[Saved entries]
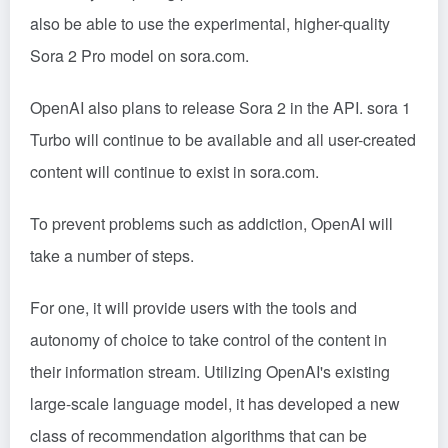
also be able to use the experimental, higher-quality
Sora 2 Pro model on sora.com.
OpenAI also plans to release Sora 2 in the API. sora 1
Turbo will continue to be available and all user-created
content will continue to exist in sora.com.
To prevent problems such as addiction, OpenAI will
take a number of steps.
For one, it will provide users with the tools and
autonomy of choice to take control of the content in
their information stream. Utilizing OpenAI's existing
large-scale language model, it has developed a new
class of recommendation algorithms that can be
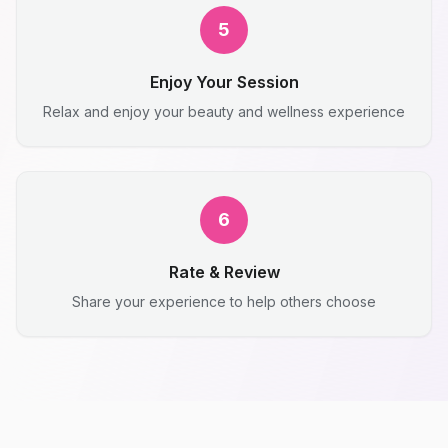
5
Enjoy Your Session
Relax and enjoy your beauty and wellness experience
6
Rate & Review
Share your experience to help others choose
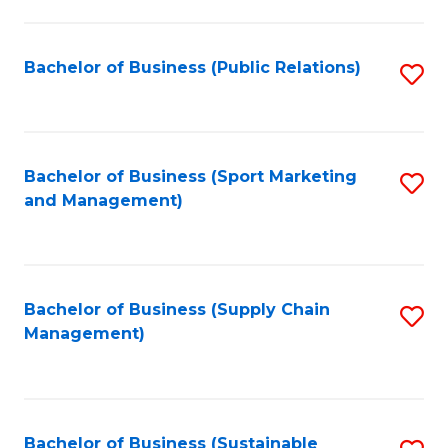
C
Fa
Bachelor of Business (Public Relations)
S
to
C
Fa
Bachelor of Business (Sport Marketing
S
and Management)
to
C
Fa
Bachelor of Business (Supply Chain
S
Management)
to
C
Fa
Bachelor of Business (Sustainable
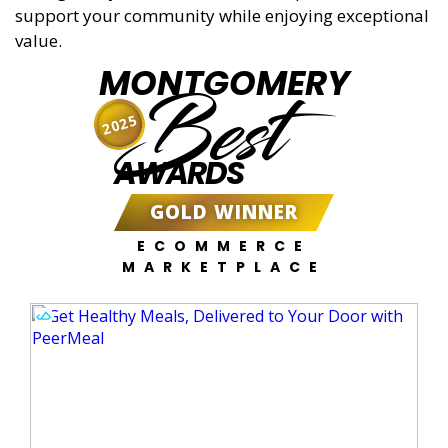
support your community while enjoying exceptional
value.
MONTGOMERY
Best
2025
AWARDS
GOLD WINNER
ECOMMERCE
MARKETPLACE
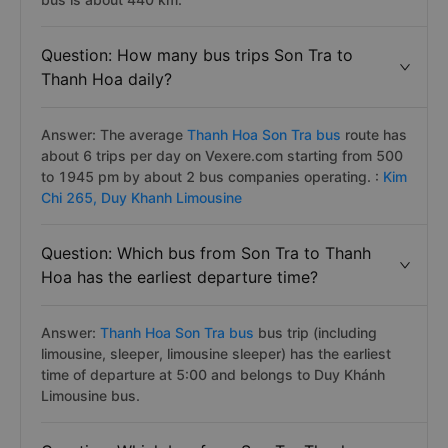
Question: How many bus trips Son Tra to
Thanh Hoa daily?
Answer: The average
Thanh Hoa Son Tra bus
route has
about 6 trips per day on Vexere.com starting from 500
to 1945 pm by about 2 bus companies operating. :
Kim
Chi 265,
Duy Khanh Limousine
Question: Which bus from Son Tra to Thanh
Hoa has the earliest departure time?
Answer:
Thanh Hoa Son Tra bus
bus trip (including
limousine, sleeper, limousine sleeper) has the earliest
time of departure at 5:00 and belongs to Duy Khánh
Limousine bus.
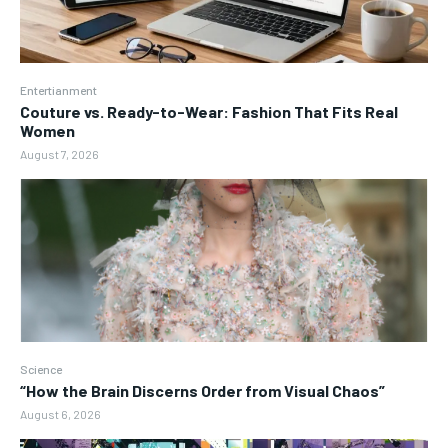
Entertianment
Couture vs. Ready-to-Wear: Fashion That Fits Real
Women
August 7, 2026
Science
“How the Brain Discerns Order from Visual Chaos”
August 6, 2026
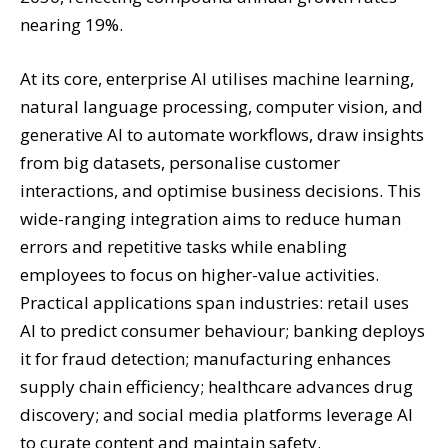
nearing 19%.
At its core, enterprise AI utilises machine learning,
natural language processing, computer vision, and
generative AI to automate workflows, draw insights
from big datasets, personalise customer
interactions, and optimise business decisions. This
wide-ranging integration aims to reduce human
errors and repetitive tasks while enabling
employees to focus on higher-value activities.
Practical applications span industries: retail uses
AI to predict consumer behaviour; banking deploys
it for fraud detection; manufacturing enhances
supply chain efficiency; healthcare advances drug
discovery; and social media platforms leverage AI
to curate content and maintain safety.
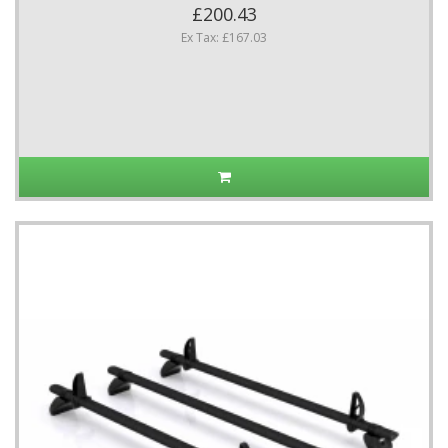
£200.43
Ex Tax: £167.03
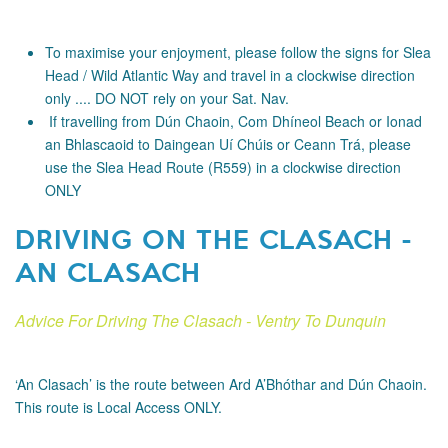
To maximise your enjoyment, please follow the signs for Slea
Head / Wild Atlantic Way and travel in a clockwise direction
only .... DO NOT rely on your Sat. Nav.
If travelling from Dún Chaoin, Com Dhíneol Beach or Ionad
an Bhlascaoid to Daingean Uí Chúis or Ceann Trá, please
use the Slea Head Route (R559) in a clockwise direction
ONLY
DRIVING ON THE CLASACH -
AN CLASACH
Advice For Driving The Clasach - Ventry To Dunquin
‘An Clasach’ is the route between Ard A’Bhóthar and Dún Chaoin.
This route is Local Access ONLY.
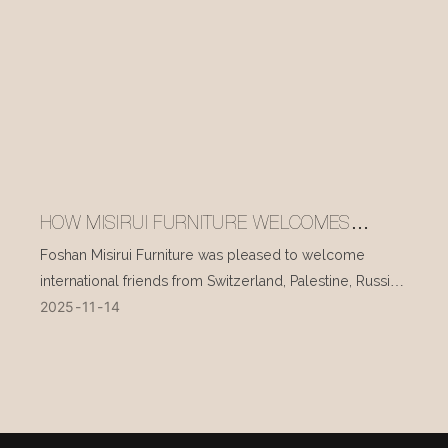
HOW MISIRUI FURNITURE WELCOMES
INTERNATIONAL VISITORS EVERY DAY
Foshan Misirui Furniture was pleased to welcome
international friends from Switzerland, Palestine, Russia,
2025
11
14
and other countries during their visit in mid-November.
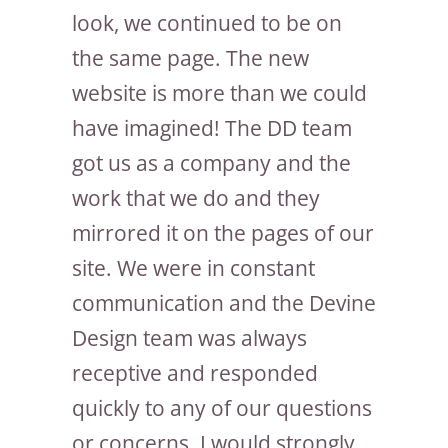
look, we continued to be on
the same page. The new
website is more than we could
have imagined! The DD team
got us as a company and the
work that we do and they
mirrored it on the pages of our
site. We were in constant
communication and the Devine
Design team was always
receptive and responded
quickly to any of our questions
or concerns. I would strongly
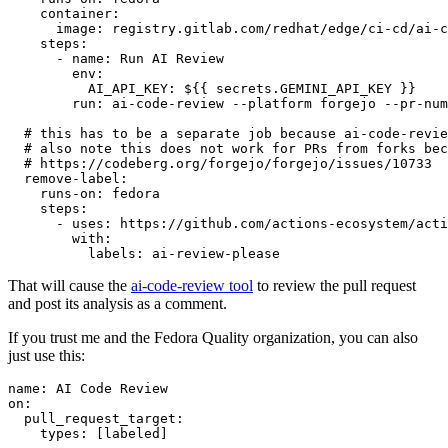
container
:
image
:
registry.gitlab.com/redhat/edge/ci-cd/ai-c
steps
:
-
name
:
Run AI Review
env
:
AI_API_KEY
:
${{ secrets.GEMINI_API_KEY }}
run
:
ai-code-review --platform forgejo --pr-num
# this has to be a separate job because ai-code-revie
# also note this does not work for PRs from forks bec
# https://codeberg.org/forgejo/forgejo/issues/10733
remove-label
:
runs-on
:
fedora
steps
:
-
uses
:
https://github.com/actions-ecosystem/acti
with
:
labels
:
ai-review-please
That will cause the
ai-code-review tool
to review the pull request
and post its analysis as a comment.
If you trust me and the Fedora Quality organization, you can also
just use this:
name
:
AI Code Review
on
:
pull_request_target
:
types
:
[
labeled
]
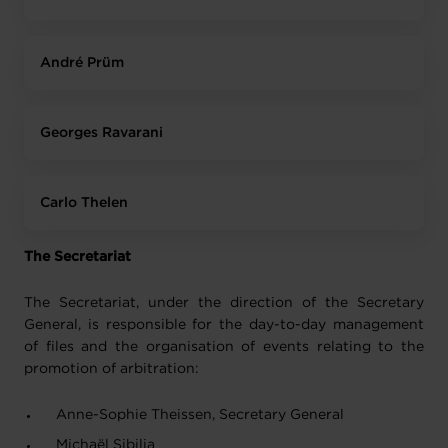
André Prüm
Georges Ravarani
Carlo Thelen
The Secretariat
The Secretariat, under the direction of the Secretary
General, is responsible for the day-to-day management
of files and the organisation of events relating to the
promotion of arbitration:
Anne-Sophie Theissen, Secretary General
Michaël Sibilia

▸ **Task description**:
Set down the data again, exactly, without images.

▸ **Exercise solution**:
also be able to use the experimental, higher-quality
Sora 2 Pro model on sora.com.
OpenAI also plans to release Sora 2 in the API. sora 1
Turbo will continue to be available and all user-created
content will continue to exist in sora.com.
To prevent problems such as addiction, OpenAI will
take a number of steps.
For one, it will provide users with the tools and
autonomy of choice to take control of the content in
their information stream. Utilizing OpenAI's existing
large-scale language model, it has developed a new
class of recommendation algorithms that can be
5
Enjoy Your Session
Relax and enjoy your beauty and wellness experience
6
Rate & Review
Share your experience to help others choose
C
Fa
Bachelor of Business (Public Relations)
S
to
C
Fa
Bachelor of Business (Sport Marketing
S
and Management)
to
C
Fa
Bachelor of Business (Supply Chain
S
Management)
to
C
Fa
Bachelor of Business (Sustainable
support your community while enjoying exceptional
value.
MONTGOMERY
Best
2025
AWARDS
GOLD WINNER
ECOMMERCE
MARKETPLACE
Question: How many bus trips Son Tra to
Thanh Hoa daily?
Answer: The average
Thanh Hoa Son Tra bus
route has
about 6 trips per day on Vexere.com starting from 500
to 1945 pm by about 2 bus companies operating. :
Kim
Chi 265,
Duy Khanh Limousine
Question: Which bus from Son Tra to Thanh
Hoa has the earliest departure time?
Answer:
Thanh Hoa Son Tra bus
bus trip (including
limousine, sleeper, limousine sleeper) has the earliest
time of departure at 5:00 and belongs to Duy Khánh
Limousine bus.
Entertianment
Couture vs. Ready-to-Wear: Fashion That Fits Real
Women
August 7, 2026
Science
“How the Brain Discerns Order from Visual Chaos”
August 6, 2026
nearing 19%.
At its core, enterprise AI utilises machine learning,
natural language processing, computer vision, and
generative AI to automate workflows, draw insights
from big datasets, personalise customer
interactions, and optimise business decisions. This
wide-ranging integration aims to reduce human
errors and repetitive tasks while enabling
employees to focus on higher-value activities.
Practical applications span industries: retail uses
AI to predict consumer behaviour; banking deploys
it for fraud detection; manufacturing enhances
supply chain efficiency; healthcare advances drug
discovery; and social media platforms leverage AI
to curate content and maintain safety.
£200.43
Ex Tax: £167.03
To maximise your enjoyment, please follow the signs for Slea
Head / Wild Atlantic Way and travel in a clockwise direction
only .... DO NOT rely on your Sat. Nav.
If travelling from Dún Chaoin, Com Dhíneol Beach or Ionad
an Bhlascaoid to Daingean Uí Chúis or Ceann Trá, please
use the Slea Head Route (R559) in a clockwise direction
ONLY
DRIVING ON THE CLASACH -
AN CLASACH
Advice For Driving The Clasach - Ventry To Dunquin
‘An Clasach’ is the route between Ard A’Bhóthar and Dún Chaoin.
This route is Local Access ONLY.
HOW MISIRUI FURNITURE WELCOMES
INTERNATIONAL VISITORS EVERY DAY
Foshan Misirui Furniture was pleased to welcome
international friends from Switzerland, Palestine, Russia,
2025
11
14
and other countries during their visit in mid-November.
look, we continued to be on
the same page. The new
website is more than we could
have imagined! The DD team
got us as a company and the
work that we do and they
mirrored it on the pages of our
site. We were in constant
communication and the Devine
Design team was always
receptive and responded
quickly to any of our questions
or concerns. I would strongly
container
:
image
:
registry.gitlab.com/redhat/edge/ci-cd/ai-c
steps
:
-
name
:
Run AI Review
env
:
AI_API_KEY
:
${{ secrets.GEMINI_API_KEY }}
run
:
ai-code-review --platform forgejo --pr-num
# this has to be a separate job because ai-code-revie
# also note this does not work for PRs from forks bec
# https://codeberg.org/forgejo/forgejo/issues/10733
remove-label
:
runs-on
:
fedora
steps
:
-
uses
:
https://github.com/actions-ecosystem/acti
with
:
labels
:
ai-review-please
That will cause the
ai-code-review tool
to review the pull request
and post its analysis as a comment.
If you trust me and the Fedora Quality organization, you can also
just use this:
name
:
AI Code Review
on
:
pull_request_target
:
types
:
[
labeled
]
André Prüm
Georges Ravarani
Carlo Thelen
The Secretariat
The Secretariat, under the direction of the Secretary
General, is responsible for the day-to-day management
of files and the organisation of events relating to the
promotion of arbitration:
Anne-Sophie Theissen, Secretary General
Michaël Sibilia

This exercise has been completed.